Rev. mex. de cienc. pecuarias vol.11 no.2 Mérida abr./jun. 2020 Epub 23-Oct-2020

https://doi.org/10.22319/rmcp.v11i2.4843

Articles

Effect of a multienzyme complex and a probiotic in laying hens fed sorghum-soybean-canola diets

Pedro Juárez Morales^a

Arturo Cortes Cuevas^a^*

José Arce Menocal^b

Juan Carlos Del Río García^c

Gabriela Gómez Verduzco^a

Ernesto Avila González^a

^{^a} Universidad Nacional Autónoma de México, Facultad de Medicina Veterinaria y Zootecnia, Centro de Enseñanza, Investigación y Extensión en Producción Avícola. Manuel M. López s/n Col. Zapotitlán, 13209, Tláhuac, Ciudad de México, México.

^{^b} Universidad Michoacana de San Nicolás de Hidalgo, Facultad de Medicina Veterinaria y Zootecnia. Morelia, Michoacán, México.

^{^c} Universidad Nacional Autónoma de México, Facultad de Estudios Superiores Cuautitlán.
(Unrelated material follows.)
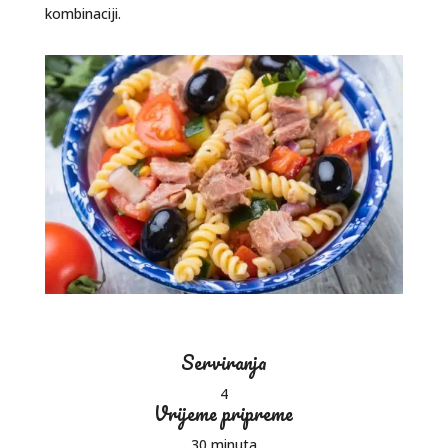
kombinaciji.
Serviranja
4
Vrijeme pripreme
30 minuta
Estado de México, México.

Abstract

This study aimed to evaluate the productive parameters and the concentrations of serum intestinal secretory IgA, cholesterol, LDL, and HDL of laying hens fed sorghum + soybean + canola diets with lower content of nutrients and added with a multienzyme complex (proteases, amylases, and xylanases) and a probiotic (Bacillus subtilis). A total of 180 Bovans White laying hens, between 42 and 54 wk of age, were randomly assigned to three treatments: 1) control diet; 2) low metabolizable energy diet (50 kcal/kg and 2 % of protein and methionine and lysine amino acids) + enzymes; 3) diet number two + probiotic. Productive performance results showed a significant difference (P<0.05) in egg weight between both treatments; treatment 3, added with the enzymes and probiotic, increased egg weight, compared to treatment 2. Humoral immunity, cholesterol, LDL, and HDL variables showed no statistical differences (P> 0.05) between treatments. This study demonstrates that low-nutrient (ME, protein, and lysine and methionine amino acids) diets added with a multienzyme complex and probiotic allow similar results in productive parameters compared to the control diet, and without changing intestinal immunity and levels of cholesterol, high- and low-density lipoproteins in Bovans White hens.

Key words Enzymes; Bacillus subtilis; Laying hen; Immunity; Cholesterol

Resumen

Se realizó un estudio con la finalidad de evaluar los parámetros productivos, concentraciones de IgA secretora intestinal, colesterol, LDL, HDL en suero, de gallinas de postura alimentadas con dietas sorgo + soya + canola con menor contenido de nutrientes adicionadas con un complejo multienzimático (proteasas, amilasas y xilanasas) y un probiótico (Bacillus subtilis). Se emplearon 180 gallinas Bovans White de 42 a 54 semanas de edad distribuidas en un diseño completamente al azar, con 3 tratamientos: 1) dieta testigo, 2) dieta reducida en energía metabolizable (50 kcal/kg y 2% de proteína y aminoácidos metionina y lisina) + enzimas, 3) dieta 2 + probiótico. Para los resultados de rendimiento productivo existió diferencia (P<0.05) en el peso de huevo con menor peso el tratamiento 2, pero con la adición de enzimas y probióticos, se incrementó. Para las variables inmunidad humoral, colesterol, LDL y HDL, no se observó diferencia estadística (P>0.05) entre tratamientos. Se puede concluir que la inclusión de enzimas y probiótico permitió reducir nutrientes (EM, proteína y aminoácidos lisina y metionina) con resultados similares en parámetros productivos respecto a la dieta testigo, y sin cambios en inmunidad intestinal, niveles de colesterol, lipoproteínas de alta y baja densidad en gallinas Bovans White.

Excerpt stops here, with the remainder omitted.